Activity: The records below need to be repeated exactly, with every picture left out.

--

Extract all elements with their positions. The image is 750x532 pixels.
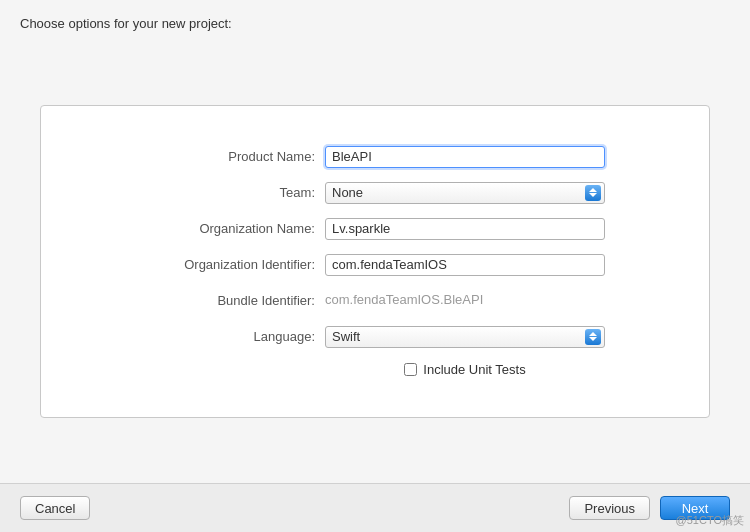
organization-identifier-row: Organization Identifier:: [61, 254, 689, 276]
language-select-wrapper: Swift Objective-C: [325, 326, 605, 348]
language-row: Language: Swift Objective-C: [61, 326, 689, 348]
language-select[interactable]: Swift Objective-C: [325, 326, 605, 348]
previous-button[interactable]: Previous: [569, 496, 650, 520]
team-select-wrapper: None Add an Account…: [325, 182, 605, 204]
form-container: Product Name: Team: None Add an Account…: [40, 105, 710, 418]
include-unit-tests-checkbox[interactable]: [404, 363, 417, 376]
product-name-input[interactable]: [325, 146, 605, 168]
dialog-title: Choose options for your new project:: [20, 16, 232, 31]
unit-tests-row: Include Unit Tests: [241, 362, 689, 377]
dialog-header: Choose options for your new project:: [0, 0, 750, 39]
organization-identifier-input[interactable]: [325, 254, 605, 276]
organization-name-input[interactable]: [325, 218, 605, 240]
team-row: Team: None Add an Account…: [61, 182, 689, 204]
language-label: Language:: [145, 329, 325, 344]
organization-identifier-label: Organization Identifier:: [145, 257, 325, 272]
bundle-identifier-value: com.fendaTeamIOS.BleAPI: [325, 290, 605, 312]
bundle-identifier-row: Bundle Identifier: com.fendaTeamIOS.BleA…: [61, 290, 689, 312]
bundle-identifier-label: Bundle Identifier:: [145, 293, 325, 308]
dialog-footer: Cancel Previous Next: [0, 483, 750, 532]
footer-right: Previous Next: [569, 496, 730, 520]
product-name-label: Product Name:: [145, 149, 325, 164]
organization-name-row: Organization Name:: [61, 218, 689, 240]
include-unit-tests-label: Include Unit Tests: [423, 362, 525, 377]
next-button[interactable]: Next: [660, 496, 730, 520]
dialog-body: Product Name: Team: None Add an Account…: [0, 39, 750, 483]
dialog: Choose options for your new project: Pro…: [0, 0, 750, 532]
team-label: Team:: [145, 185, 325, 200]
team-select[interactable]: None Add an Account…: [325, 182, 605, 204]
cancel-button[interactable]: Cancel: [20, 496, 90, 520]
product-name-row: Product Name:: [61, 146, 689, 168]
organization-name-label: Organization Name:: [145, 221, 325, 236]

--

Response:
Extract all elements with their positions. The image is 750x532 pixels.
organization-identifier-row: Organization Identifier:: [61, 254, 689, 276]
language-select-wrapper: Swift Objective-C: [325, 326, 605, 348]
language-row: Language: Swift Objective-C: [61, 326, 689, 348]
language-select[interactable]: Swift Objective-C: [325, 326, 605, 348]
previous-button[interactable]: Previous: [569, 496, 650, 520]
team-select-wrapper: None Add an Account…: [325, 182, 605, 204]
form-container: Product Name: Team: None Add an Account…: [40, 105, 710, 418]
include-unit-tests-checkbox[interactable]: [404, 363, 417, 376]
product-name-input[interactable]: [325, 146, 605, 168]
dialog-title: Choose options for your new project:: [20, 16, 232, 31]
unit-tests-row: Include Unit Tests: [241, 362, 689, 377]
dialog-header: Choose options for your new project:: [0, 0, 750, 39]
organization-identifier-input[interactable]: [325, 254, 605, 276]
organization-name-input[interactable]: [325, 218, 605, 240]
team-row: Team: None Add an Account…: [61, 182, 689, 204]
language-label: Language:: [145, 329, 325, 344]
organization-identifier-label: Organization Identifier:: [145, 257, 325, 272]
bundle-identifier-value: com.fendaTeamIOS.BleAPI: [325, 290, 605, 312]
bundle-identifier-row: Bundle Identifier: com.fendaTeamIOS.BleA…: [61, 290, 689, 312]
bundle-identifier-label: Bundle Identifier:: [145, 293, 325, 308]
dialog-footer: Cancel Previous Next: [0, 483, 750, 532]
footer-right: Previous Next: [569, 496, 730, 520]
product-name-label: Product Name:: [145, 149, 325, 164]
organization-name-row: Organization Name:: [61, 218, 689, 240]
include-unit-tests-label: Include Unit Tests: [423, 362, 525, 377]
next-button[interactable]: Next: [660, 496, 730, 520]
dialog-body: Product Name: Team: None Add an Account…: [0, 39, 750, 483]
dialog: Choose options for your new project: Pro…: [0, 0, 750, 532]
team-label: Team:: [145, 185, 325, 200]
team-select[interactable]: None Add an Account…: [325, 182, 605, 204]
cancel-button[interactable]: Cancel: [20, 496, 90, 520]
product-name-row: Product Name:: [61, 146, 689, 168]
organization-name-label: Organization Name:: [145, 221, 325, 236]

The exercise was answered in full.